Saved entries
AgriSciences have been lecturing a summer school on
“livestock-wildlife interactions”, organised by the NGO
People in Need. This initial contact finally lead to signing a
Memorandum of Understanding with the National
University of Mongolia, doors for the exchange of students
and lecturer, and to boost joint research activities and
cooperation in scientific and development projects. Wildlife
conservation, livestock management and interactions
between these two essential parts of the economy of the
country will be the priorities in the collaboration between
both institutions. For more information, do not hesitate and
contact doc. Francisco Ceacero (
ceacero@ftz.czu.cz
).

### Task statement
Output every entry exactly.

### Output for this task
AgriSciences have been lecturing a summer school on
“livestock-wildlife interactions”, organised by the NGO
People in Need. This initial contact finally lead to signing a
Memorandum of Understanding with the National
University of Mongolia, doors for the exchange of students
and lecturer, and to boost joint research activities and
cooperation in scientific and development projects. Wildlife
conservation, livestock management and interactions
between these two essential parts of the economy of the
country will be the priorities in the collaboration between
both institutions. For more information, do not hesitate and
contact doc. Francisco Ceacero (
ceacero@ftz.czu.cz
).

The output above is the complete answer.